Menurut Fifi, penjelasan Pasal 8 UU Pers harus dibaca dalam kerangka hukum nasional yang berlaku, termasuk peraturan sektoral dan kebijakan turunan yang memperkuat perlindungan terhadap wartawan. Ia menambahkan, norma Pasal 8 bersifat open norm atau norma terbuka, yang memberi fleksibilitas bagi penerapannya sesuai dengan dinamika hukum dan kebutuhan di lapangan.
Lebih lanjut, Fifi menekankan bahwa semangat utama UU Pers adalah menjamin kemerdekaan pers, bukan memberi kekebalan hukum bagi profesi wartawan. Karena itu, implementasinya tidak dituangkan dalam bentuk Peraturan Pemerintah, melainkan melalui pedoman dan regulasi independen yang dibuat oleh organisasi pers dengan fasilitasi Dewan Pers.
Selain itu, pemerintah juga menilai bahwa perlindungan hukum bagi wartawan diperkuat melalui berbagai mekanisme, antara lain melalui Dewan Pers, Lembaga Perlindungan Saksi dan Korban (LPSK), dan Komnas Perempuan, tergantung konteks kasus yang dihadapi.
Terkait argumen Pemohon yang membandingkan perlindungan wartawan dengan profesi seperti advokat atau jaksa, Fifi menyebut perbandingan tersebut tidak tepat.
“Profesi wartawan bersifat independen dan terbuka. Perlindungan hukum tidak dapat disamakan dengan imunitas profesi seperti advokat atau jaksa. Perlindungan hukum bukan berarti kekebalan hukum,” jelasnya.

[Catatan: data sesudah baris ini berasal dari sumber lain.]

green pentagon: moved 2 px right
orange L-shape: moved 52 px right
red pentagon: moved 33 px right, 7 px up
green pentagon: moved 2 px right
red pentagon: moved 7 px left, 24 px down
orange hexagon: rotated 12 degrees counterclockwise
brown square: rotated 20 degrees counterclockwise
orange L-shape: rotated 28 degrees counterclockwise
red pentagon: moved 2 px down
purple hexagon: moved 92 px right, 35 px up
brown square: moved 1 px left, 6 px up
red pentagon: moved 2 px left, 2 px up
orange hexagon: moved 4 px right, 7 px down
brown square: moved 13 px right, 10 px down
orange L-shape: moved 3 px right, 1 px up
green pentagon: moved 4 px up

Pemerintah juga menanggapi isu kriminalisasi wartawan dengan pasal karet. Menurut Fifi, hal itu telah diantisipasi melalui putusan MK sebelumnya, seperti Perkara Nomor 105/PUU-XXII/2024, yang menegaskan pentingnya frasa “tanpa hak” dalam KUHP untuk melindungi kepentingan hukum sah, termasuk dalam konteks jurnalistik.

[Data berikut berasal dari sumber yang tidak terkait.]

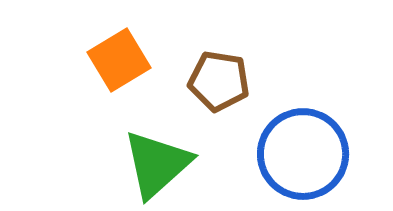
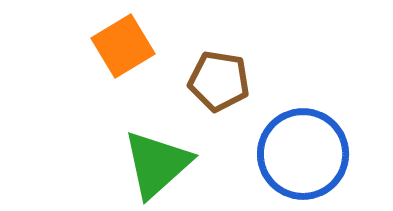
orange square: moved 4 px right, 14 px up
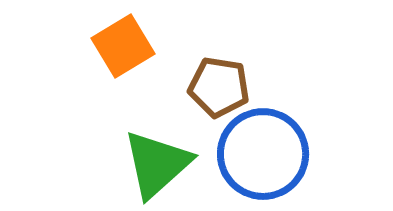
brown pentagon: moved 6 px down
blue circle: moved 40 px left
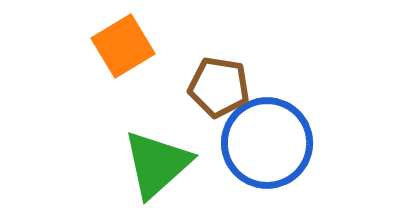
blue circle: moved 4 px right, 11 px up
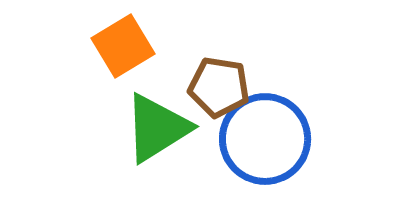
blue circle: moved 2 px left, 4 px up
green triangle: moved 36 px up; rotated 10 degrees clockwise
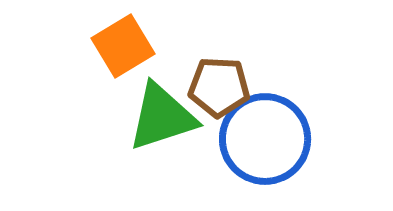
brown pentagon: rotated 6 degrees counterclockwise
green triangle: moved 5 px right, 11 px up; rotated 14 degrees clockwise
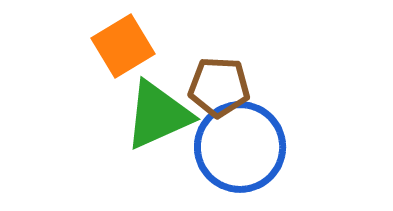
green triangle: moved 4 px left, 2 px up; rotated 6 degrees counterclockwise
blue circle: moved 25 px left, 8 px down
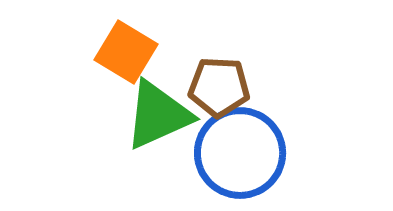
orange square: moved 3 px right, 6 px down; rotated 28 degrees counterclockwise
blue circle: moved 6 px down
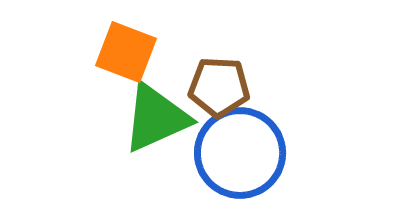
orange square: rotated 10 degrees counterclockwise
green triangle: moved 2 px left, 3 px down
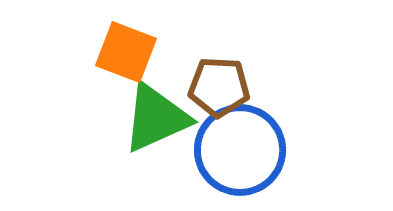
blue circle: moved 3 px up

Dengan demikian, pemerintah menyimpulkan bahwa Pasal 8 UU Pers tidak bersifat multitafsir, karena ketika dikaitkan dengan sistem hukum nasional, sudah terdapat pranata hukum yang menjamin kepastian hukum, perlindungan diri, serta kehormatan dan martabat wartawan dalam menjalankan profesinya.

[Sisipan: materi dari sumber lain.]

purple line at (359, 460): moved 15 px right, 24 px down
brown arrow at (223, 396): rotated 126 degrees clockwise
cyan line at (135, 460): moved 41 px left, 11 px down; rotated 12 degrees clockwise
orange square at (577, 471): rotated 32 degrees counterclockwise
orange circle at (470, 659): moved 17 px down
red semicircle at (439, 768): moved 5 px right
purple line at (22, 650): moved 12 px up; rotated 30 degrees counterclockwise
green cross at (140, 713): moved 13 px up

“Ketentuan Pasal 8 UU Pers telah memberikan jaminan perlindungan hukum yang cukup bagi wartawan, baik secara normatif maupun implementatif,” tegas Fifi.
Sebelumnya, IWAKUM berpendapat bahwa perlindungan hukum bagi wartawan seharusnya sejelas ketentuan bagi profesi advokat dan jaksa yang diatur secara eksplisit dalam undang-undang masing-masing. Mereka juga menyinggung kasus kriminalisasi wartawan Muhammad Asrul dan Diananta Pramudianto sebagai contoh lemahnya jaminan hukum akibat ketidakjelasan Pasal 8 UU Pers.
Sidang uji materi ini menjadi bagian penting dalam upaya memperkuat posisi hukum wartawan di Indonesia sekaligus memastikan implementasi UU Pers tetap sejalan dengan prinsip kemerdekaan pers dan kepastian hukum. (Git)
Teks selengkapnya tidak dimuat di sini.